Eons ago in computer time, I left-off with an article called Guide to Win32 Paint for Intermediates. That article described the basics of the WM_PAINT message, as well as how to use most of the different types of Win32 Device Contexts (DC). This article will describe the Memory DC. The Metafile DC will still be ignored in this article.

My previous articles have been written with WTL. I still prefer to do Win32 development with WTL. However, the demonstration source code provided will be raw C/C++ Win32 calls and window management. This is to simplify the code that you are looking at, and eliminate a code dependency.

Background

Nine years ago, I started up a series on Win32 paint tutorials and indicated in the first article that it was the first in a series of five. I had completely forgotten that intention until I re-read the first article. I thought about revisiting this topic and finishing the series, but I quickly dismissed the thought thinking that too much time has passed and people are moving on to other technologies like .NET, DirectX, and OpenGL.

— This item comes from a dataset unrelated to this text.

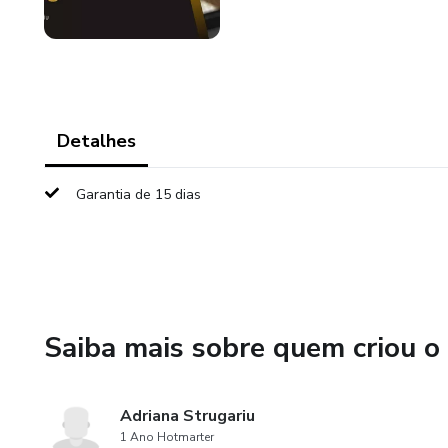
Detalhes
Garantia de 15 dias
Saiba mais sobre quem criou o
Adriana Strugariu
1 Ano Hotmarter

I am still surprised to see how often these basic tutorials are visited and downloaded. I then noticed myself looking up basic information for other topics in development. I have recently done some GUI work with custom controls in Java. I was surprised to see how similar the process was to Win32 painting. (While proof-reading, I decided that I get surprised a lot.)

What I have realized is that not much has actually changed in the last 9 years. There are new libraries that make interacting with multimedia easier than the basic Win32 APIs, however the concepts are the same. Also, some technologies such as DirectX may have a high learning curve to get up and running and gain the benefits of the extra power from the framework that may not even be necessary for a simple UI painting that a developer could want to help their application stand out from all of the similar programs.

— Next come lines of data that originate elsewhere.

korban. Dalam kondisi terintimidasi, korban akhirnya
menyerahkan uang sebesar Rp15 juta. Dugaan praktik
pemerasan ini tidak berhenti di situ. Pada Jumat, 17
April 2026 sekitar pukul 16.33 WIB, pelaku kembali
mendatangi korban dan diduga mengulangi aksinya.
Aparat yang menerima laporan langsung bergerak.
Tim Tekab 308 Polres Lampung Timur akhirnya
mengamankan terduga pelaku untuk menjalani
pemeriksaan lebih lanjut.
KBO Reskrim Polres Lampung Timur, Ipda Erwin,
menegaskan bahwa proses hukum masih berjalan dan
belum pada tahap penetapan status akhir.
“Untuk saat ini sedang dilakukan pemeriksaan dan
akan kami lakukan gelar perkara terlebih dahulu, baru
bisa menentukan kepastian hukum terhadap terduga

I have decided that I will continue to document the usage, capabilities, and my experience with the Win32 API calls, primarily GDI, but there is so much potential that exists, and not enough context to help people apply it to their programs to create amazing things.

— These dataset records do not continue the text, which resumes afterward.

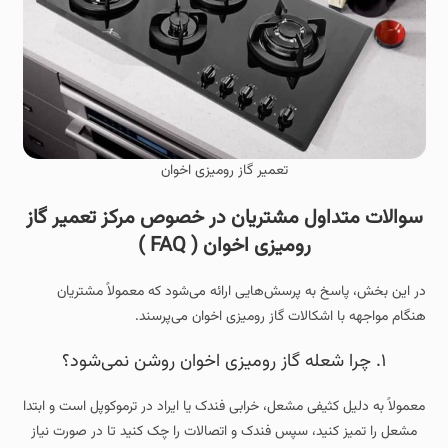
تعمیر گاز رومیزی اخوان
سوالات متداول مشتریان در خصوص مرکز تعمیر گاز
رومیزی اخوان ( FAQ )
در این بخش، پاسخ به پرسش‌هایی ارائه می‌شود که معمولاً مشتریان
هنگام مواجهه با اشکالات گاز رومیزی اخوان می‌پرسند.
۱. چرا شعله گاز رومیزی اخوان روشن نمی‌شود؟
معمولاً به دلیل کثیفی مشعل، خرابی فندک یا ایراد در ترموکوپل است و ابتدا
مشعل را تمیز کنید، سپس فندک و اتصالات را چک کنید تا در صورت نیاز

There are many other technologies for generating graphics that exist for Windows to create two dimensional vector-based and raster-based images: GDI+, DirectDraw 2D, DirectWrite. I would like to explore some of those technologies in the future. For now, let's continue on with the venerable GDI API.

Memory Device Context

The memory DC is an important concept and tool in Win32 development. Most other DC types are directly related to a window, or some device such as a printer on the system. The memory DC is an object that exists only in memory. Some of the common uses for Memory DCs are to store intermediate images for display composition; load Bitmaps and other image types from files; create back-buffers for double and triple buffer painting to reduce flicker with animation.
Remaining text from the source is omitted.